### Task requirements
Each line in the listing below that contains "justru" should be returned.

### Extracted material
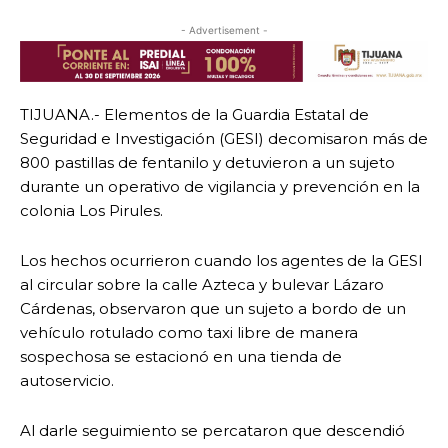
- Advertisement -
TIJUANA.- Elementos de la Guardia Estatal de
Seguridad e Investigación (GESI) decomisaron más de
800 pastillas de fentanilo y detuvieron a un sujeto
durante un operativo de vigilancia y prevención en la
colonia Los Pirules.
Los hechos ocurrieron cuando los agentes de la GESI
al circular sobre la calle Azteca y bulevar Lázaro
Cárdenas, observaron que un sujeto a bordo de un
vehículo rotulado como taxi libre de manera
sospechosa se estacionó en una tienda de
autoservicio.
Al darle seguimiento se percataron que descendió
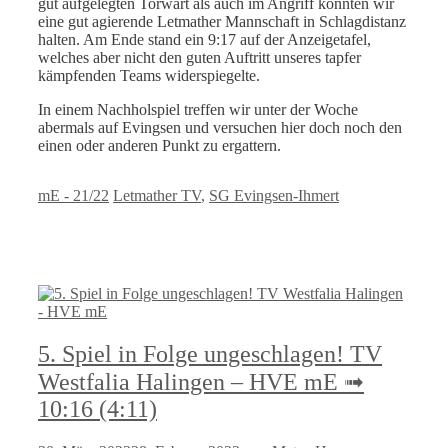
gut aufgelegten Torwart als auch im Angriff konnten wir
eine gut agierende Letmather Mannschaft in Schlagdistanz
halten. Am Ende stand ein 9:17 auf der Anzeigetafel,
welches aber nicht den guten Auftritt unseres tapfer
kämpfenden Teams widerspiegelte.
In einem Nachholspiel treffen wir unter der Woche
abermals auf Evingsen und versuchen hier doch noch den
einen oder anderen Punkt zu ergattern.
Kategorien
Schlagwörter
mE - 21/22
Letmather TV
,
SG Evingsen-Ihmert
5. Spiel in Folge ungeschlagen! TV
Westfalia Halingen – HVE mE ➟
10:16 (4:11)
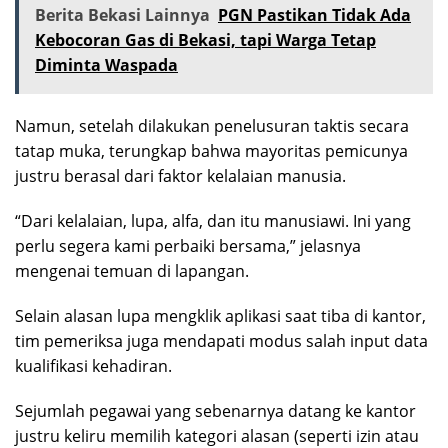
Berita Bekasi Lainnya
PGN Pastikan Tidak Ada
Kebocoran Gas di Bekasi, tapi Warga Tetap
Diminta Waspada
Namun, setelah dilakukan penelusuran taktis secara
tatap muka, terungkap bahwa mayoritas pemicunya
justru berasal dari faktor kelalaian manusia.
“Dari kelalaian, lupa, alfa, dan itu manusiawi. Ini yang
perlu segera kami perbaiki bersama,” jelasnya
mengenai temuan di lapangan.
Selain alasan lupa mengklik aplikasi saat tiba di kantor,
tim pemeriksa juga mendapati modus salah input data
kualifikasi kehadiran.
Sejumlah pegawai yang sebenarnya datang ke kantor
justru keliru memilih kategori alasan (seperti izin atau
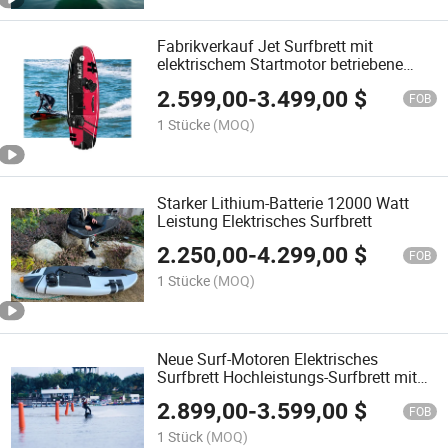
Fabrikverkauf Jet Surfbrett mit
elektrischem Startmotor betriebene
Surfboards
2.599,00
-
3.499,00
$
FOB
1 Stücke
(MOQ)
Starker Lithium-Batterie 12000 Watt
Leistung Elektrisches Surfbrett
2.250,00
-
4.299,00
$
FOB
1 Stücke
(MOQ)
Neue Surf-Motoren Elektrisches
Surfbrett Hochleistungs-Surfbrett mit
Batterie
2.899,00
-
3.599,00
$
FOB
1 Stück
(MOQ)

### Answer below
justru berasal dari faktor kelalaian manusia.
justru keliru memilih kategori alasan (seperti izin atau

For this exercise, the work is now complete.